Researchers describe his ability to see with his hands as "phenomenal" and say that it is what makes Vermeij's view of evolution as “convincing as it is unique.” The use of his hands and other senses has allowed him to draw connections between predator-prey interactions and their effect on morphology, ecology and evolution in ways that other scientists have not.

Vermeij’s work has focused on these ecological interactions rather than environmental factors, like climate, as the drivers of change among species.
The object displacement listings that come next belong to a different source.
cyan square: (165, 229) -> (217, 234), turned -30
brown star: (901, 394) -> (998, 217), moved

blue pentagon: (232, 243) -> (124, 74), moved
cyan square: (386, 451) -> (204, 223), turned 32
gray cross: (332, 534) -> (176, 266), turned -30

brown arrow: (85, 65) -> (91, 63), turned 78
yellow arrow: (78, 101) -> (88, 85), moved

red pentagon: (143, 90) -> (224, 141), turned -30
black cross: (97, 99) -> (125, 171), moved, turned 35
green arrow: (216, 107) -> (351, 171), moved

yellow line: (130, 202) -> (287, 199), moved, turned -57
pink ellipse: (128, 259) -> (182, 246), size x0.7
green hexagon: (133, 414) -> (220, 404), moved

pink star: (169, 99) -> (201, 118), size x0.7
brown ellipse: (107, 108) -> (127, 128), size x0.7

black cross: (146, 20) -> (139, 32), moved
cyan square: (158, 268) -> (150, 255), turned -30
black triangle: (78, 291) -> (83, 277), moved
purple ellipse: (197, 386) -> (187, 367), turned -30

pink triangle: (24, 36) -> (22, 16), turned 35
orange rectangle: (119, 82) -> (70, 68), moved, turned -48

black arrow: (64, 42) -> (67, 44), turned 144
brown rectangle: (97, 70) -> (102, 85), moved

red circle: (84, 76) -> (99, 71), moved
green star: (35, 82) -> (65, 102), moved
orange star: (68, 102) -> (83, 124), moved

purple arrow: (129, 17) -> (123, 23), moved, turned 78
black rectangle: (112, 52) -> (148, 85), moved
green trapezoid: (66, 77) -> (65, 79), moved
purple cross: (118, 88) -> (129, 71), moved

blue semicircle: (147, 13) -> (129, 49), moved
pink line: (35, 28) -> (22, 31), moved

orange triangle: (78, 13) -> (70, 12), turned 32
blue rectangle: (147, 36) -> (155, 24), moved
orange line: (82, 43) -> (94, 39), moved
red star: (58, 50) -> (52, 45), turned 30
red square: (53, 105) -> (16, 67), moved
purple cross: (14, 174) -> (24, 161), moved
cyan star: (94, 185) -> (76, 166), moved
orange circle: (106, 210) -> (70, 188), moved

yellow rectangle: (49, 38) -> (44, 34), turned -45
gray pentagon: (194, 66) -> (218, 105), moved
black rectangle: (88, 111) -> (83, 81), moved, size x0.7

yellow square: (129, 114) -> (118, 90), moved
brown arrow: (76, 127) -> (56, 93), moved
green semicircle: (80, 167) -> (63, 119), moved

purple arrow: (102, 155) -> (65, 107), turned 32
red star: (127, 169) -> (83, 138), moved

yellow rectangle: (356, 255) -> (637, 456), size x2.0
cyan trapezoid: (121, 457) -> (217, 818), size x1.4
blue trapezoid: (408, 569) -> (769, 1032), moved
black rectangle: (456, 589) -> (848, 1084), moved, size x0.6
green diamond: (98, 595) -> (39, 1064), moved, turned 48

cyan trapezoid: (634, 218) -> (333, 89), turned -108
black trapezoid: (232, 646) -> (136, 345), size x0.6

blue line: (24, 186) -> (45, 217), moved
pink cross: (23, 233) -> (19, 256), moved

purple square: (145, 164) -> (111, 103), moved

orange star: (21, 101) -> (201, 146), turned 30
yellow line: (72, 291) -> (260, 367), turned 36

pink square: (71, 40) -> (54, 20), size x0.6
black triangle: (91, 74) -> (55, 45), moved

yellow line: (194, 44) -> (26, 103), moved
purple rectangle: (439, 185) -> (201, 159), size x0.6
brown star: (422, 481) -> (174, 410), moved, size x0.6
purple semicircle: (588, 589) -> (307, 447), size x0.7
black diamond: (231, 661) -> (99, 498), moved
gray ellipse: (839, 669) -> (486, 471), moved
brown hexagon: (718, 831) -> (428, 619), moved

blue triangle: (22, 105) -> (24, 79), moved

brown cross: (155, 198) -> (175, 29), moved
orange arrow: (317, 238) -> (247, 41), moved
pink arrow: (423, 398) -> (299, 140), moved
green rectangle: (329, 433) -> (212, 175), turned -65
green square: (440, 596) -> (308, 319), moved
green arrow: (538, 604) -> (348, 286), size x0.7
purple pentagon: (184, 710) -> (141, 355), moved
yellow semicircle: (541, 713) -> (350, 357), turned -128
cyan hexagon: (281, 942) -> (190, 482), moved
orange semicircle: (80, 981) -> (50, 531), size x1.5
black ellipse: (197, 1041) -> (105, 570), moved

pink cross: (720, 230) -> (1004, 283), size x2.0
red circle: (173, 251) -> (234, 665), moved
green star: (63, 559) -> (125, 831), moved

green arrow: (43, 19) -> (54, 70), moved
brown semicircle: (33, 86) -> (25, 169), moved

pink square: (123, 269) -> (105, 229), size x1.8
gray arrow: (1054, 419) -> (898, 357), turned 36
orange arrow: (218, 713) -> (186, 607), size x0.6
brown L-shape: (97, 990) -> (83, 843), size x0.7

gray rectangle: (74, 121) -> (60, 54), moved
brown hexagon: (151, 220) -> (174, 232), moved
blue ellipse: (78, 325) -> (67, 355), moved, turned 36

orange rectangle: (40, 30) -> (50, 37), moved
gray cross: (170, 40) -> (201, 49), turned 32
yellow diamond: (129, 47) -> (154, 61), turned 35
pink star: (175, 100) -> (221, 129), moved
He has served as editor of the journal Evolution and has published nearly a hundred scientific papers and numerous books, including Evolution and Escalation: An Ecological History of Life (1993); A Natural History of Shells (1993), an autobiography, Privileged Hands: A Scientific Life (1997); Nature: An Economic History (2006) and The Evolutionary World: How Adaptation Explains Everything from Seashells to Civilization (2010).

Vermeij has a world-class collection of shells, and is described as "an intrepid field naturalist and explorer of the coasts of nearly every continent."

The lecture is free and open to the public. A reception will follow in the Hefner Museum of Natural History, 100 Upham Hall.

The Hefner Lecture is sponsored by the Robert Hefner Museum of Natural History with support from many other campus organizations.